Pour les juges, « le lien de causalité entre les manquements relevés à l’encontre des docteurs Ludes et Goichot dans l’exécution de leur mission d’expertise et le renvoi des parents de Louna devant le tribunal correctionnel ainsi que la reconduite de la mesure de placement de Louna est établi. Il y a donc lieu de procéder à la juste indemnisation des préjudices ».
Les deux professeurs de médecine ont été condamnés à verser 100 000 euros aux parents de Louna, 30 000 euros à leur fille et 10 000 euros à leur deuxième enfant Léo.
« Le long combat de Sabrina et Yoan n’a pas été vain », commente leur avocat, Me François Delacroix. « Cet argent ne changera pas ce que l’on a vécu. Le mal est fait, déplorent les parents de Louna. Le rapport de ces experts nous a brisés.
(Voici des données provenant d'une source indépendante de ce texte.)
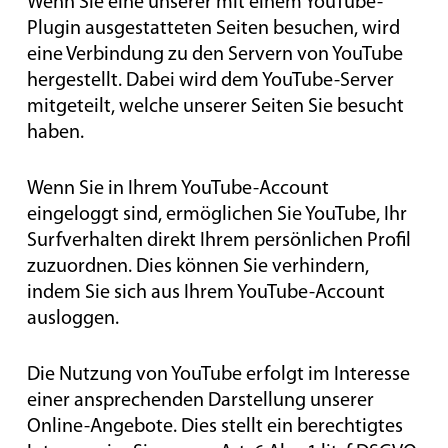
Wenn Sie eine unserer mit einem YouTube-
Plugin ausgestatteten Seiten besuchen, wird
eine Verbindung zu den Servern von YouTube
hergestellt. Dabei wird dem YouTube-Server
mitgeteilt, welche unserer Seiten Sie besucht
haben.
Wenn Sie in Ihrem YouTube-Account
eingeloggt sind, ermöglichen Sie YouTube, Ihr
Surfverhalten direkt Ihrem persönlichen Profil
zuzuordnen. Dies können Sie verhindern,
indem Sie sich aus Ihrem YouTube-Account
ausloggen.
Die Nutzung von YouTube erfolgt im Interesse
einer ansprechenden Darstellung unserer
Online-Angebote. Dies stellt ein berechtigtes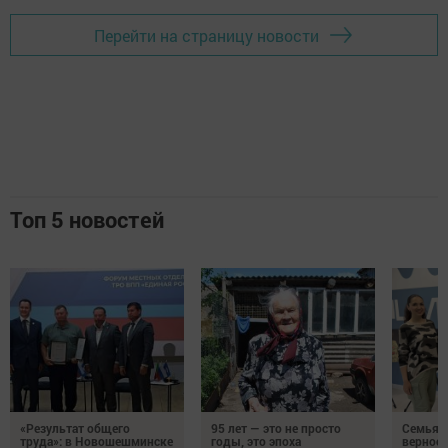
Перейти на страницу новости
Топ 5 новостей
«Результат общего
95 лет — это не просто
Семья Г
труда»: в Новошешминске
годы, это эпоха
верност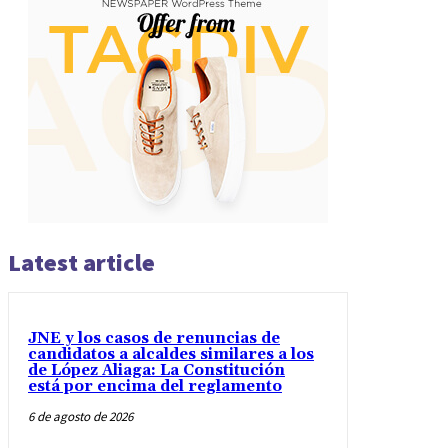
Latest article
JNE y los casos de renuncias de
candidatos a alcaldes similares a los
de López Aliaga: La Constitución
está por encima del reglamento
6 de agosto de 2026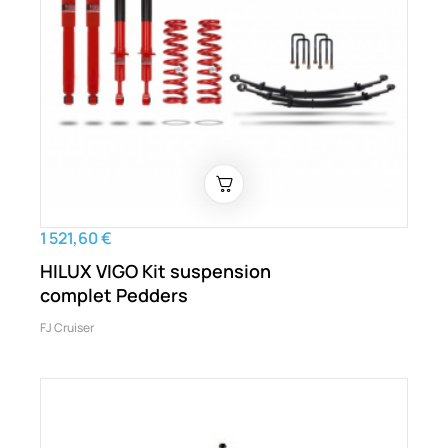
1 521,60 €
HILUX VIGO Kit suspension
complet Pedders
FJ Cruiser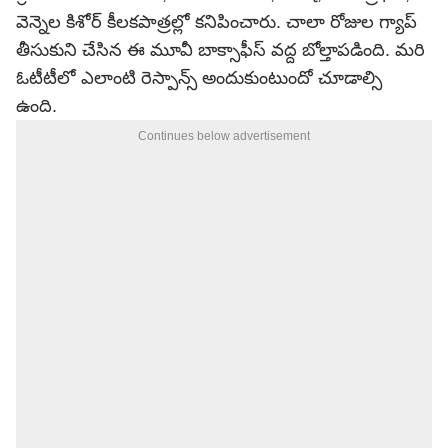
వెన్నెల కిశోర్ కీలకపాత్రల్లో కనిపించారు. చాలా రోజుల గ్యాప్
తీసుకుని చేసిన ఈ మూవీ బాక్సాఫీస్ వద్ద బోల్తాపడింది. మరి
ఓటీటీలో ఎలాంటి రెస్పాన్స్ అందుకుంటుందో చూడాల్సి
ఉంది.
Continues below advertisement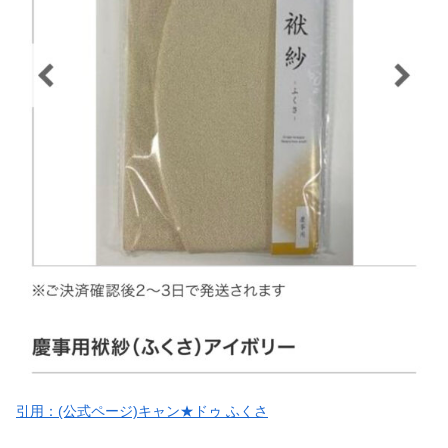
引用：(公式ページ)キャン★ドゥ ふくさ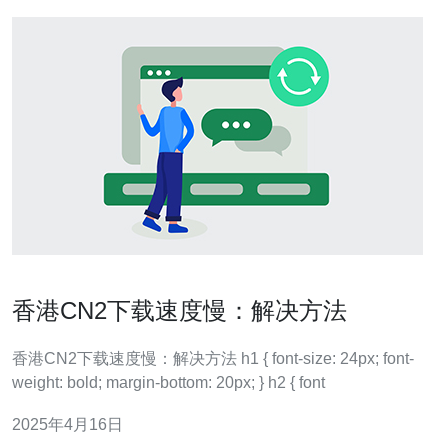
香港CN2下载速度慢：解决方法
香港CN2下载速度慢：解决方法 h1 { font-size: 24px; font-
weight: bold; margin-bottom: 20px; } h2 { font
2025年4月16日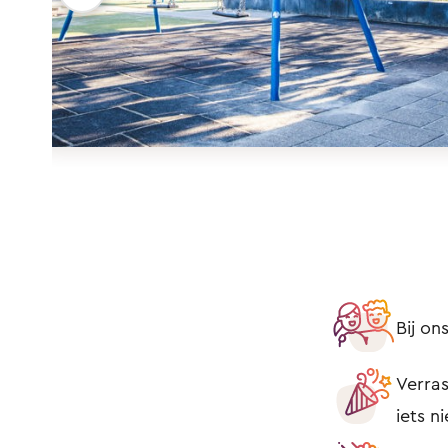
Bij o
Verras
iets n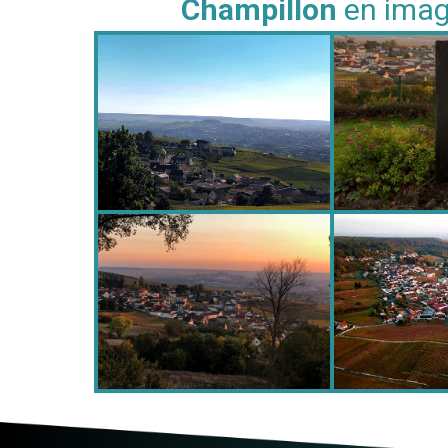
Champillon
en ima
Rien ne nous rendra les trois ans et demi de séparation de notre fille que nous n’avons pas vu grandir. Ce temps est irrécupérable. »
Concernant la responsabilité d’un troisième expert, la justice a estimé que c’est contre l’Etat que les parents de Louna devaient se retourner. Yoan et Sabrina ont également attaqué le CHU de Nancy. Un jugement est attendu dans les prochaines semaines.